By following the above approach, we ensure the agent’s behavior is declarative (we specify desired outcomes and capabilities) and the agent itself uses the power of the LLM to decide how to fulfill the request. The use of open-source, production-ready components (Transformers, LangChain, MCP, Zep, etc.) makes the system maintainable and extensible.
This technical plan outlines a cutting-edge AI agent system built on PyTorch. The design emphasizes modularity and state-of-the-art techniques: a powerful transformer model for reasoning, strategies for long context handling, innovative long-term memory without relying purely on vector search, a robust tool-use interface (MCP) for agent actions, and autonomous planning abilities for multi-step tasks. All recommended components are modern and production-ready – many are open-source with active communities. By integrating these elements, one can develop an AI agent that is not only smart in understanding and reasoning, but also active in interacting with its environment and autonomous in achieving goals. The result will be a powerful foundation for applications such as AI assistants, process automation agents, or research companions, all running on PyTorch and ready to be deployed on CPU or GPU infrastructure.

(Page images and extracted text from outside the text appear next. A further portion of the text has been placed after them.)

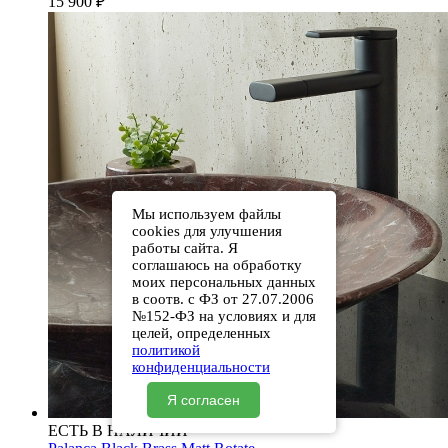
15 900
₽
Мы используем файлы
cookies для улучшения
работы сайта. Я
соглашаюсь на обработку
моих персональных данных
в соотв. с ФЗ от 27.07.2006
№152-ФЗ на условиях и для
целей, определенных
политикой
конфиденциальности
Я согласен
ЕСТЬ В НАЛИЧИИ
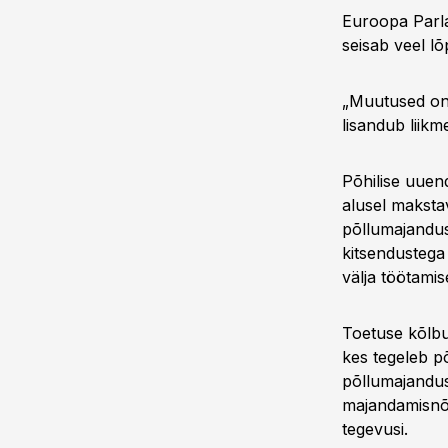
Euroopa Parla
seisab veel l
„Muutused on 
lisandub liikm
Põhilise uuen
alusel makstav
põllumajandusl
kitsendustega
välja töötamis
Toetuse kõlbu
kes tegeleb p
põllumajandus
majandamisnõu
tegevusi.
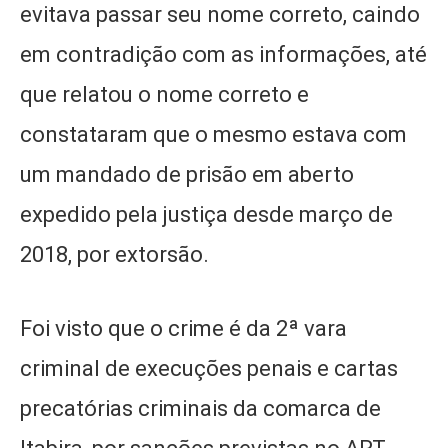
evitava passar seu nome correto, caindo
em contradição com as informações, até
que relatou o nome correto e
constataram que o mesmo estava com
um mandado de prisão em aberto
expedido pela justiça desde março de
2018, por extorsão.
Foi visto que o crime é da 2ª vara
criminal de execuções penais e cartas
precatórias criminais da comarca de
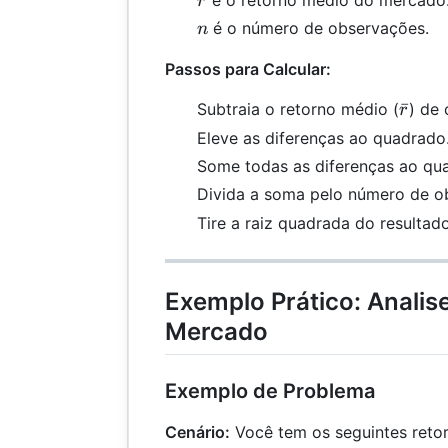
ˉ
é o retorno médio do mercado
r
n
é o número de observações.
n
Passos para Calcular:
\bar{
ˉ
Subtraia o retorno médio (
) de 
r
Eleve as diferenças ao quadrado
Some todas as diferenças ao qu
Divida a soma pelo número de o
Tire a raiz quadrada do resultado
Exemplo Prático: Analise
Mercado
Exemplo de Problema
Cenário:
Você tem os seguintes retorn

Sources: The design choices above are informed by recent developments and best practices in the LLM field, including Anthropic’s introduction of MCP, long-context LLM capabilities from Anthropic and Mistral, advanced memory architectures like Zep’s knowledge graph, and agent frameworks from LangChain and others. These sources, along with the referenced libraries, provide further details and implementation examples for each component of the system.